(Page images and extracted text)
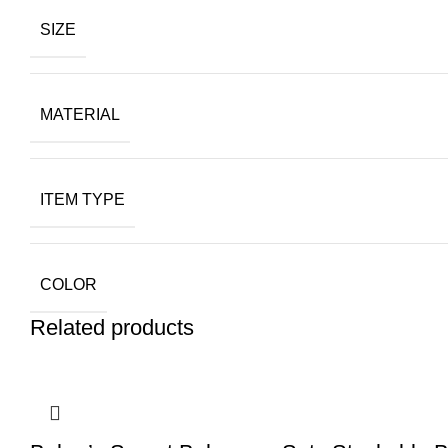
SIZE
MATERIAL
ITEM TYPE
COLOR
Related products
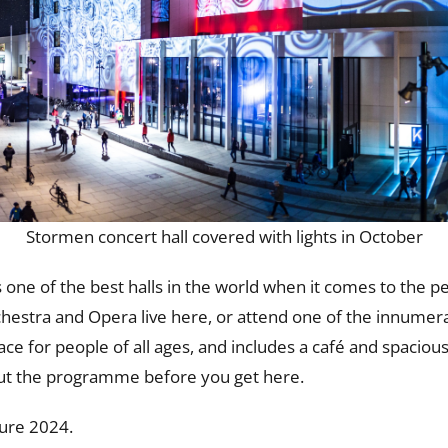
Stormen concert hall covered with lights in October
 one of the best halls in the world when it comes to the p
chestra and Opera live here, or attend one of the innumer
e for people of all ages, and includes a café and spacious
out the programme before you get here.
ture 2024.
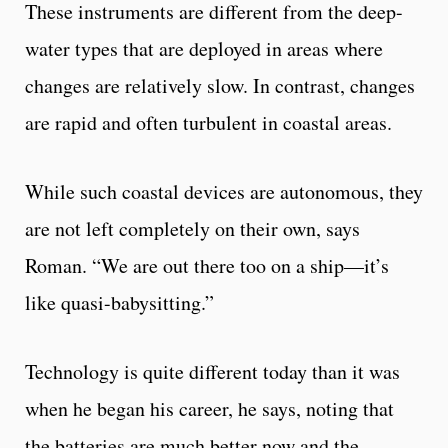
These instruments are different from the deep-
water types that are deployed in areas where
changes are relatively slow. In contrast, changes
are rapid and often turbulent in coastal areas.
While such coastal devices are autonomous, they
are not left completely on their own, says
Roman. “We are out there too on a ship—it’s
like quasi-babysitting.”
Technology is quite different today than it was
when he began his career, he says, noting that
the batteries are much better now and the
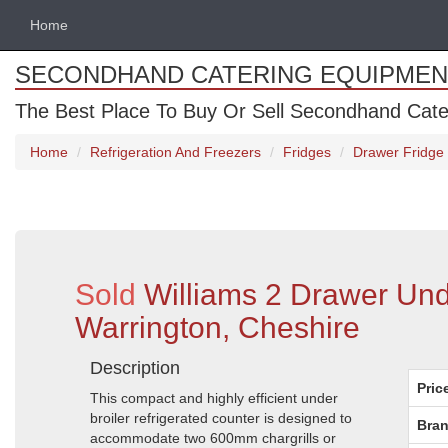
Home
SECONDHAND CATERING EQUIPMEN
The Best Place To Buy Or Sell Secondhand Cate
Home
Refrigeration And Freezers
Fridges
Drawer Fridge
Sold
Williams 2 Drawer Und
Warrington, Cheshire
Description
Pric
This compact and highly efficient under
broiler refrigerated counter is designed to
Bran
accommodate two 600mm chargrills or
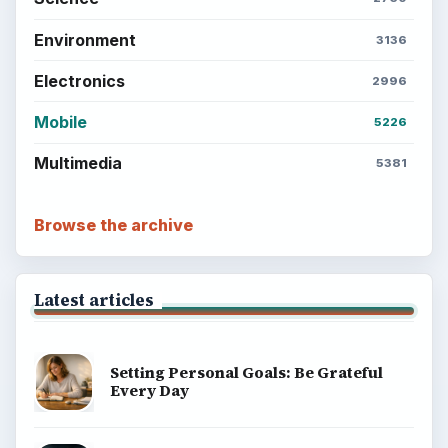
Environment
SITE INFO
About
Copyright Policy
Privacy Policy
Terms of Use
BrightHub.com All Rights Reserved.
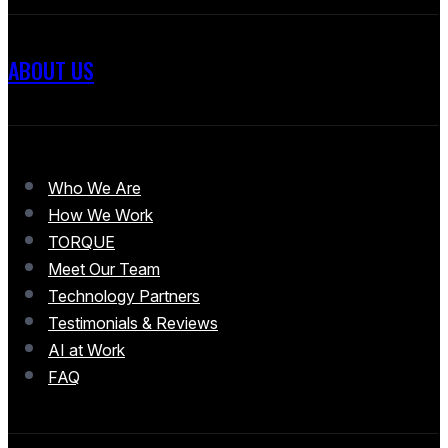
ABOUT US
Who We Are
How We Work
TORQUE
Meet Our Team
Technology Partners
Testimonials & Reviews
AI at Work
FAQ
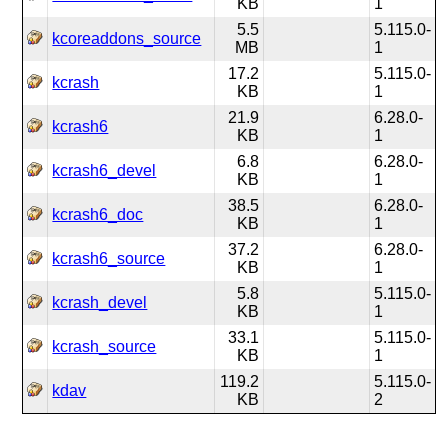
KB
1
5.5
5.115.0-
kcoreaddons_source
MB
1
17.2
5.115.0-
kcrash
KB
1
21.9
6.28.0-
kcrash6
KB
1
6.8
6.28.0-
kcrash6_devel
KB
1
38.5
6.28.0-
kcrash6_doc
KB
1
37.2
6.28.0-
kcrash6_source
KB
1
5.8
5.115.0-
kcrash_devel
KB
1
33.1
5.115.0-
kcrash_source
KB
1
119.2
5.115.0-
kdav
KB
2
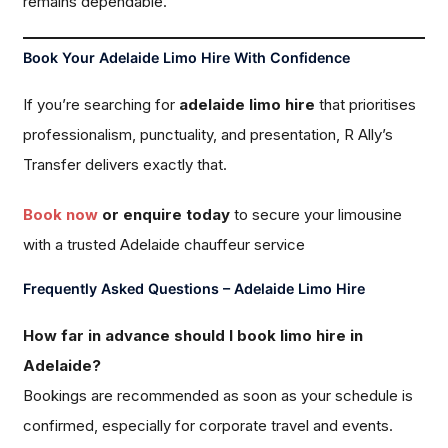
remains dependable.
Book Your Adelaide Limo Hire With Confidence
If you’re searching for
adelaide limo hire
that prioritises
professionalism, punctuality, and presentation, R Ally’s
Transfer delivers exactly that.
Book now
or enquire today
to secure your limousine
with a trusted Adelaide chauffeur service
Frequently Asked Questions – Adelaide Limo Hire
How far in advance should I book limo hire in
Adelaide?
Bookings are recommended as soon as your schedule is
confirmed, especially for corporate travel and events.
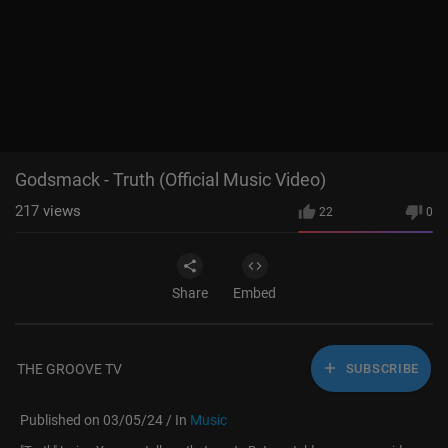
Justin Timberlake - Selfish (Official Video)
8
Godsmack - Truth (Official Music Video)
Godsmack - Truth (Official Music Video)
217
views
22
0
Share
Embed
THE GROOVE TV
SUBSCRIBE
Published on 03/05/24 / In
Music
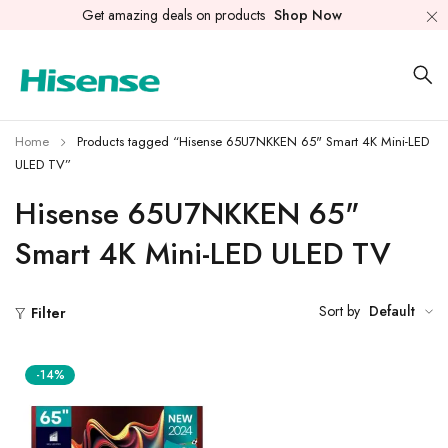
Get amazing deals on products
Shop Now
Home
Products tagged “Hisense 65U7NKKEN 65" Smart 4K Mini-LED
ULED TV”
Hisense 65U7NKKEN 65"
Smart 4K Mini-LED ULED TV
Sort by
Default
Filter
-14%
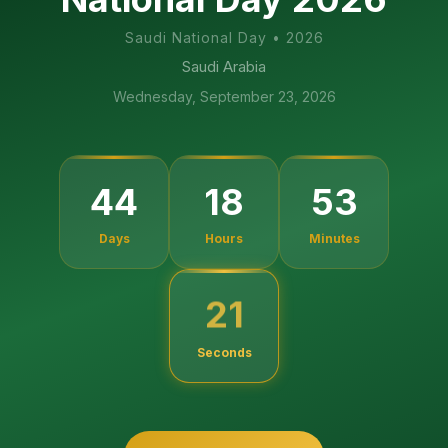
Saudi National Day
•
2026
Saudi Arabia
Wednesday, September 23, 2026
44
18
53
Days
Hours
Minutes
20
Seconds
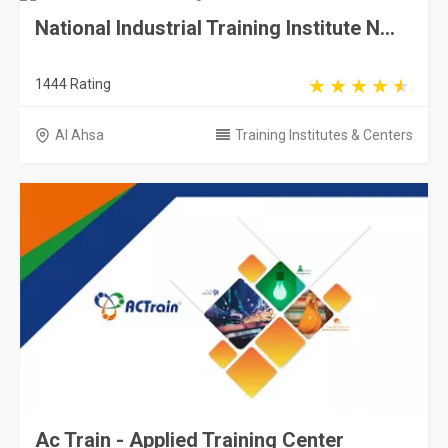
National Industrial Training Institute N...
1444 Rating
Al Ahsa
Training Institutes & Centers
Ac Train - Applied Training Center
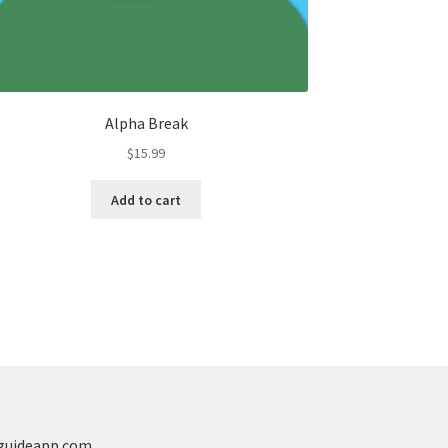
Alpha Break
$
15.99
Add to cart
guideapp.com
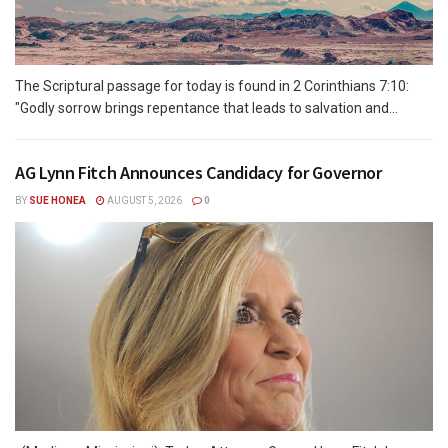
The Scriptural passage for today is found in 2 Corinthians 7:10:
"Godly sorrow brings repentance that leads to salvation and...
AG Lynn Fitch Announces Candidacy for Governor
BY
SUE HONEA
AUGUST 5, 2026
0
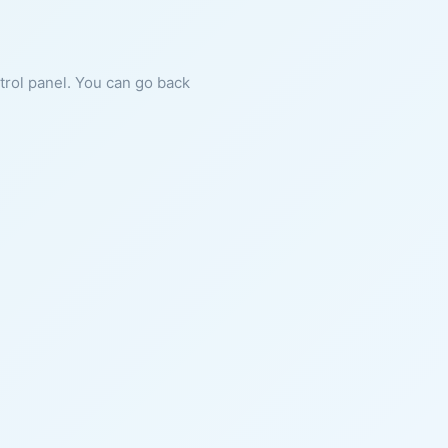
ntrol panel. You can go back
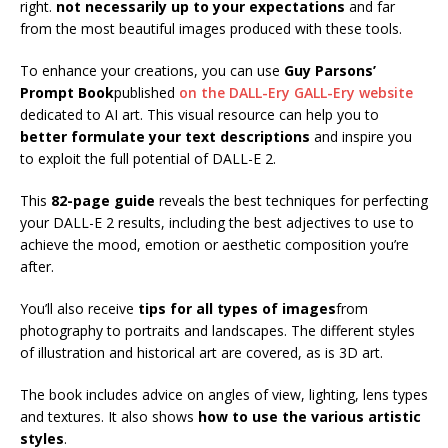
right.
not necessarily up to your expectations
and far
from the most beautiful images produced with these tools.
To enhance your creations, you can use
Guy Parsons’
Prompt Book
published
on the DALL-Ery GALL-Ery website
dedicated to AI art. This visual resource can help you to
better formulate your text descriptions
and inspire you
to exploit the full potential of DALL-E 2.
This
82-page guide
reveals the best techniques for perfecting
your DALL-E 2 results, including the best adjectives to use to
achieve the mood, emotion or aesthetic composition you’re
after.
You’ll also receive
tips for all types of images
from
photography to portraits and landscapes. The different styles
of illustration and historical art are covered, as is 3D art.
The book includes advice on angles of view, lighting, lens types
and textures. It also shows
how to use the various artistic
styles
.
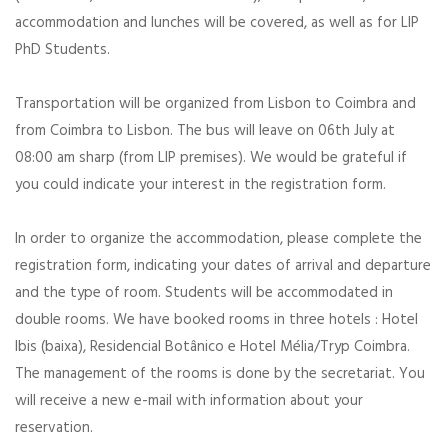
accommodation and lunches will be covered, as well as for LIP
PhD Students.
Transportation will be organized from Lisbon to Coimbra and
from Coimbra to Lisbon. The bus will leave on 06th July at
08:00 am sharp (from LIP premises). We would be grateful if
you could indicate your interest in the registration form.
In order to organize the accommodation, please complete the
registration form, indicating your dates of arrival and departure
and the type of room. Students will be accommodated in
double rooms. We have booked rooms in three hotels : Hotel
Ibis (baixa), Residencial Botânico e Hotel Mélia/Tryp Coimbra.
The management of the rooms is done by the secretariat. You
will receive a new e-mail with information about your
reservation.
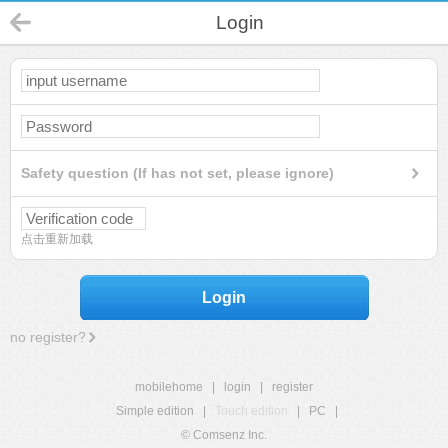
Login
Safety question (If has not set, please ignore)
点击重新加载
Login
no register?
mobilehome
|
login
|
register
Simple edition
|
Touch edition
|
PC
|
© Comsenz Inc.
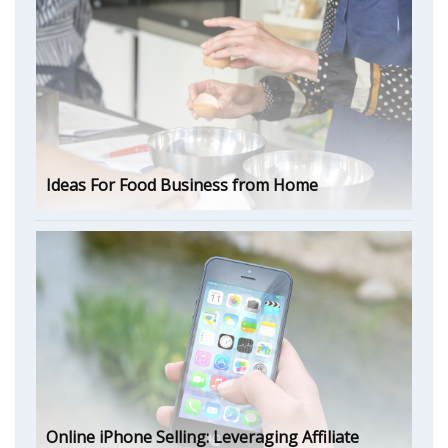
Ideas For Food Business from Home
Online iPhone Selling: Leveraging Affiliate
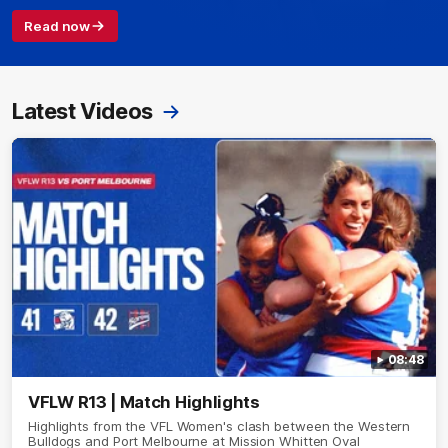
Read now
Latest Videos
08:48
VFLW R13 | Match Highlights
Highlights from the VFL Women's clash between the Western
Bulldogs and Port Melbourne at Mission Whitten Oval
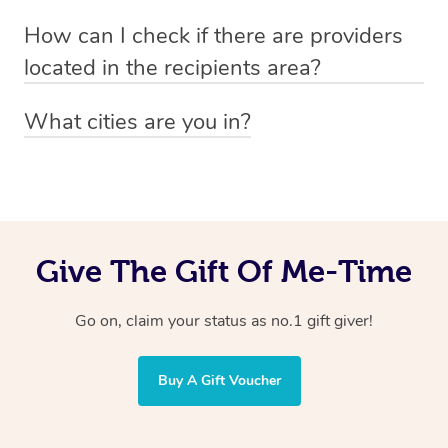
Absolutely! The recipient can simply select their
Voucher purchase, please
How can I check if there are providers
preferred date, time and location when booking.
email
hello@getblys.com
quoting the voucher code.
located in the recipients area?
You can easily view how many providers service a
What cities are you in?
particular area by heading to the
provider directory
and
Blys operates nationwide. Some of our most popular
inputting your preferred location and service type into
locations
the search field.
include
Melbourne
,
Sydney
,
Brisbane
,
Adelaide
,
Gold
Coast
, and
Perth
.
Give The Gift Of Me-Time
Go on, claim your status as no.1 gift giver!
Buy A Gift Voucher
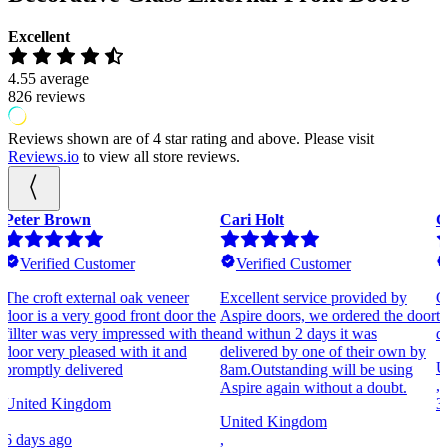
Excellent
4.55
average
826
reviews
Reviews shown are of 4 star rating and above. Please visit
Reviews.io
to view all store reviews.
Cari Holt
Gary Piercy
P
Verified Customer
Verified Customer
Excellent service provided by
Great experience from the start of
T
e
Aspire doors, we ordered the door
the order to the delivery of the
T
he
and withun 2 days it was
doors. Flawless customer service.
,
delivered by one of their own by
United Kingdom
3
8am.Outstanding will be using
,
Aspire again without a doubt.
3 weeks ago
United Kingdom
,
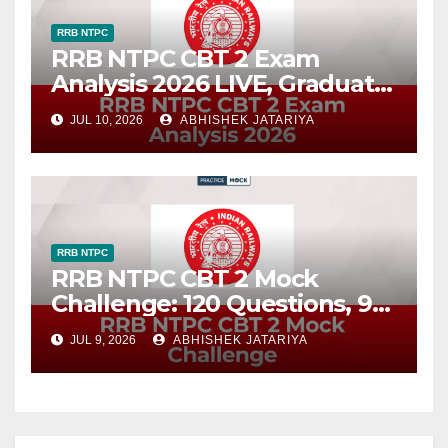
RRB NTPC
RRB NTPC CBT 2 Exam
Analysis 2026 LIVE, Graduate
Level Difficulty, Good
JUL 10, 2026
ABHISHEK JATARIYA
Attempts
RRB NTPC
RRB NTPC CBT 2 Mock
Challenge: 120 Questions, 90
Minutes
JUL 9, 2026
ABHISHEK JATARIYA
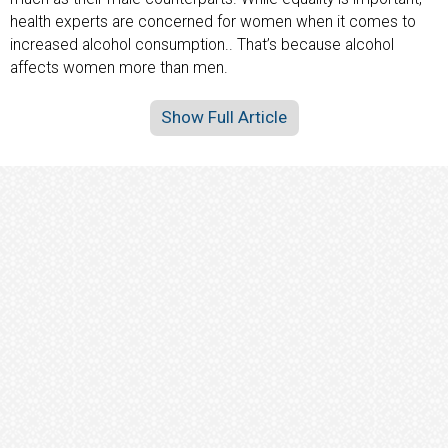
health experts are concerned for women when it comes to
increased alcohol consumption.. That’s because alcohol
affects women more than men.
Show Full Article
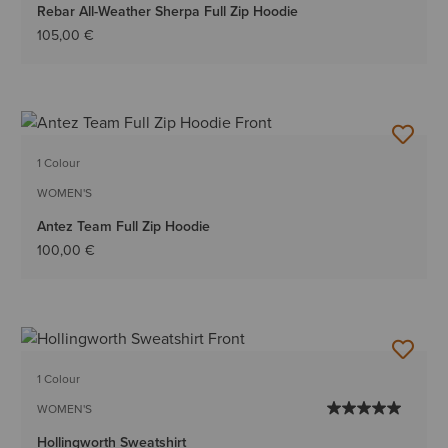
Rebar All-Weather Sherpa Full Zip Hoodie
105,00 €
1 Colour
WOMEN'S
Antez Team Full Zip Hoodie
100,00 €
1 Colour
WOMEN'S
Hollingworth Sweatshirt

(What the task asks)
The response should hold only an exact retyping of the lines from the beginning of the data through the line containing "While such coastal", both ends kept, pictures omitted.

(Written answer)
SIZE
MATERIAL
ITEM TYPE
COLOR
Related products
Stormen concert hall covered with lights in October
 one of the best halls in the world when it comes to the p
chestra and Opera live here, or attend one of the innumer
e for people of all ages, and includes a café and spacious
out the programme before you get here.
ture 2024.
These instruments are different from the deep-
water types that are deployed in areas where
changes are relatively slow. In contrast, changes
are rapid and often turbulent in coastal areas.
While such coastal devices are autonomous, they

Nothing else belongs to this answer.